Drevva kam zurück und nahm Reivan die Tasche ab. »Götterdiener behalten keine persönlichen Besitztümer. Du wirst hier im Sanktuarium alles bekommen, was du benötigst. Kleider werden dir zur Verfügung gestellt werden, und wenn es dir gelingt, als Dienernovizin aufgenommen zu werden, wirst du nicht mehr benötigen als die Roben.«

»Aber…«

Die Frau brachte sie mit einem einzigen Blick zum Schweigen. »Aber was?«

»Aber was ist, wenn ich die Prüfungen nicht bestehe?«, fragte Reivan.

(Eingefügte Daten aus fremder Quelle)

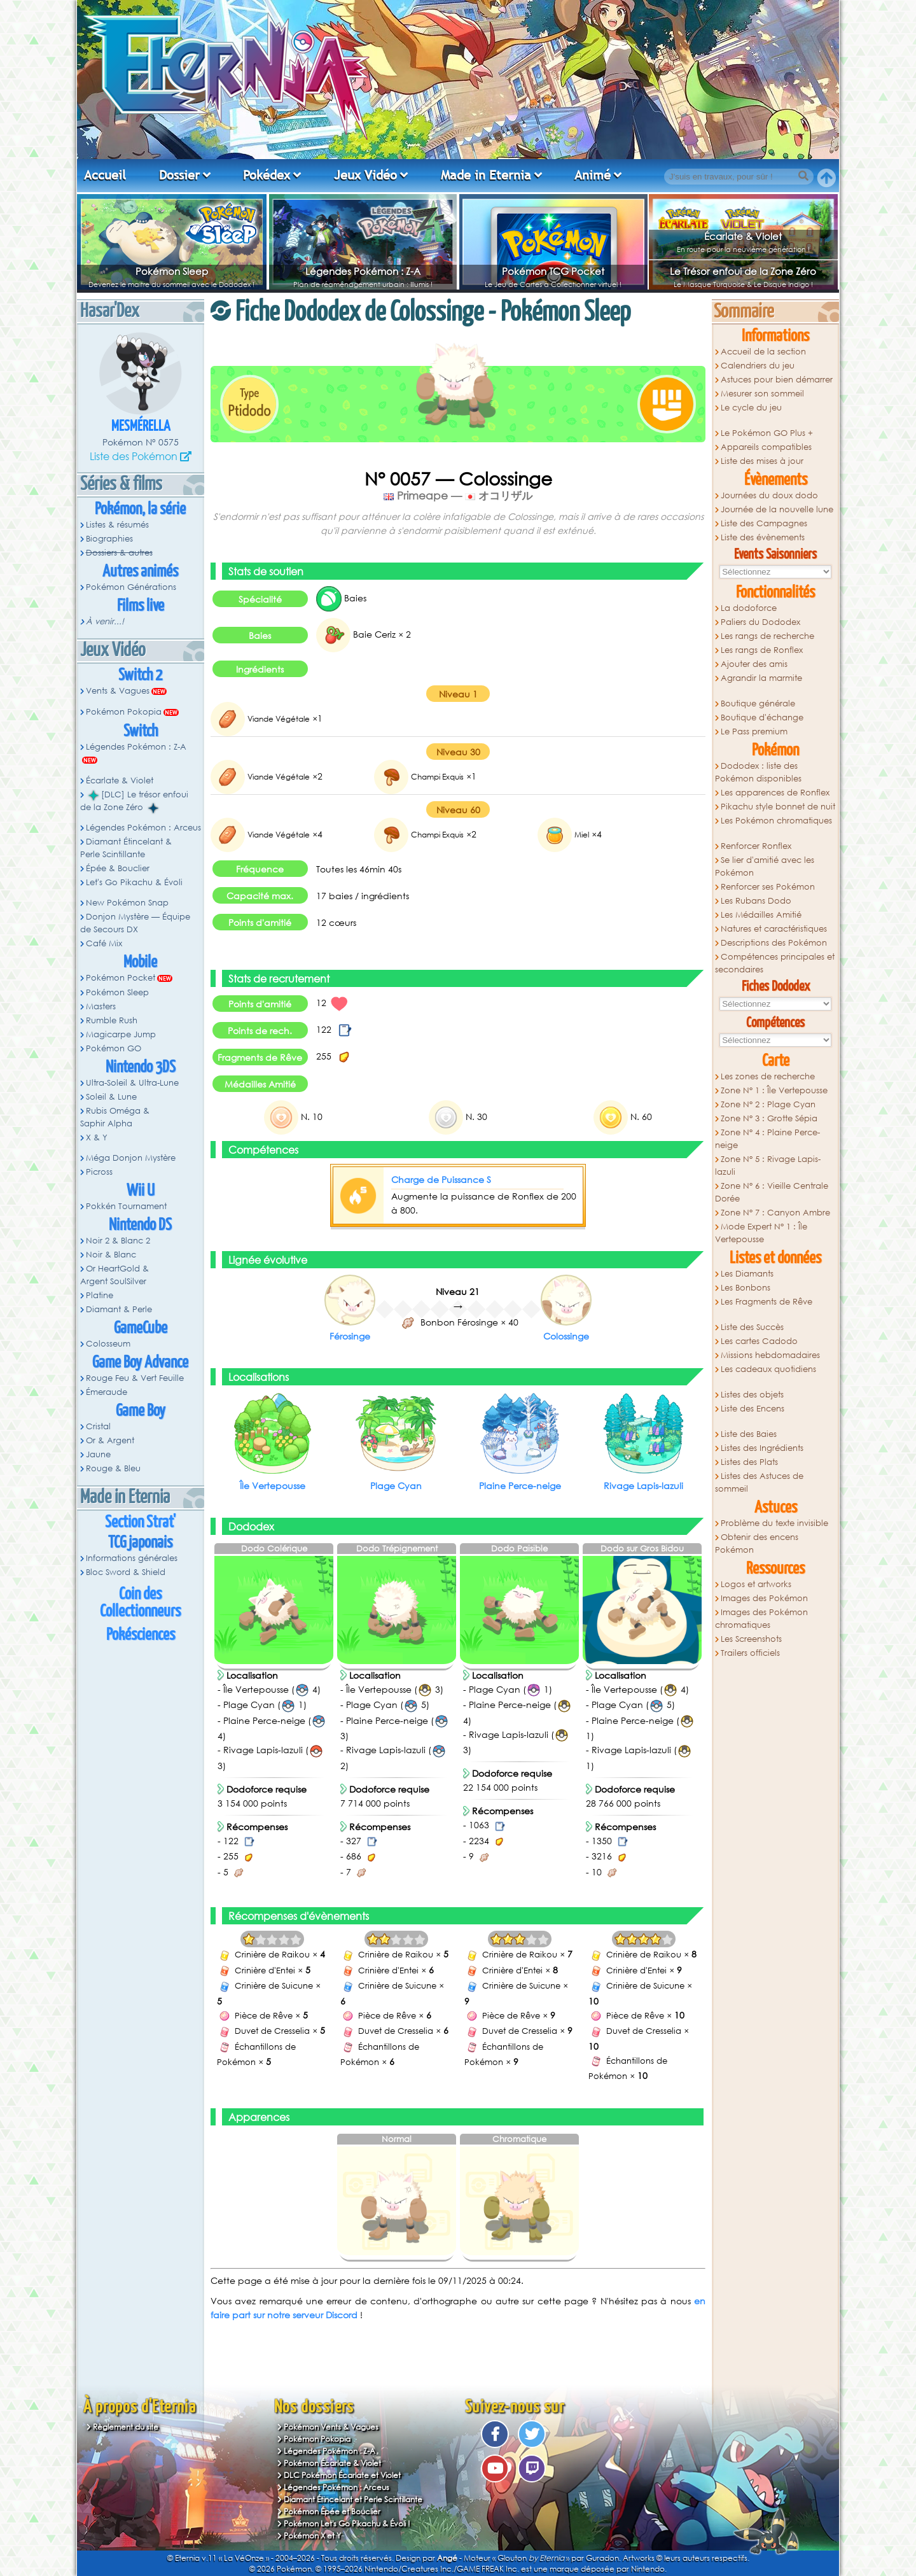 The width and height of the screenshot is (916, 2576). Describe the element at coordinates (754, 664) in the screenshot. I see `Ajouter des amis` at that location.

Ein schwaches Lächeln umspielte die Lippen der Frau. »Ich werde deine Tasche in meinem Zimmer aufbewahren. Wenn du fortgehst, wirst du sie zurückbekommen.«

Wenn du fortgehst. Reivan sah der Frau nach, dann seufzte sie und machte sich auf die Suche nach einem Domestiken. Ihre Suche führte sie weit fort von ihrem Zimmer, und erst als sie endlich einen Domestiken fand, der einen Flur fegte, wurde ihr klar, dass sie die Quartiere der Götterdiener erreicht hatte.

»Ich brauche jemanden, der mein Zimmer putzt«, erklärte sie dem Mann.

Er sah sie mürrisch an. »Alle Domestiken sind damit beschäftigt, die Zimmer der toten Götterdiener auszuräumen«, erwiderte er und kehrte ihr dann den Rücken zu.

Sie hätte das Zimmer selbst sauber gemacht, aber aus Drevvas Reaktion ließ sich klar entnehmen, dass Götterdiener solche Arbeiten als unter ihrer Würde erachteten. Wenn sie sich als unbefähigter Neuankömmling wie ein Domestik benahm, würde sie auch wie ein solcher behandelt werden, vermutete Reivan.